▶ [Exercise data]:

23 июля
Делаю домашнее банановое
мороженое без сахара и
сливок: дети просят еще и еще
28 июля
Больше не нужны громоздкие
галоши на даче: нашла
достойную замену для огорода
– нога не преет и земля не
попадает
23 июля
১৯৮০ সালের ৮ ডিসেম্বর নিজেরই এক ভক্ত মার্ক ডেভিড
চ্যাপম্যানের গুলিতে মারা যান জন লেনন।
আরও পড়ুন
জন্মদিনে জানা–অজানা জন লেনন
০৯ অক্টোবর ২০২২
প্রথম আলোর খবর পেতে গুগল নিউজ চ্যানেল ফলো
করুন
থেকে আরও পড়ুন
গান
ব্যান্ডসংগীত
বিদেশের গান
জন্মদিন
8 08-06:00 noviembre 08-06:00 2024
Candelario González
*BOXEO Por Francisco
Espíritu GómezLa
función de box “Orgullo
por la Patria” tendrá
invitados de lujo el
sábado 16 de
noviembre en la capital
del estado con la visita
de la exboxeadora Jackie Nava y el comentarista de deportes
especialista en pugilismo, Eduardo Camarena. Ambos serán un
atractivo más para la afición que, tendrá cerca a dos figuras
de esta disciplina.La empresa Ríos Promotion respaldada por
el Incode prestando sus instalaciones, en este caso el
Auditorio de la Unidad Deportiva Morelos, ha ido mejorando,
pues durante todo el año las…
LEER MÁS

▶ [Exercise objective]: Check each line above for "tendrá" and give the number of lines that match, nothing more.

▶ [Answer to the problem]: 2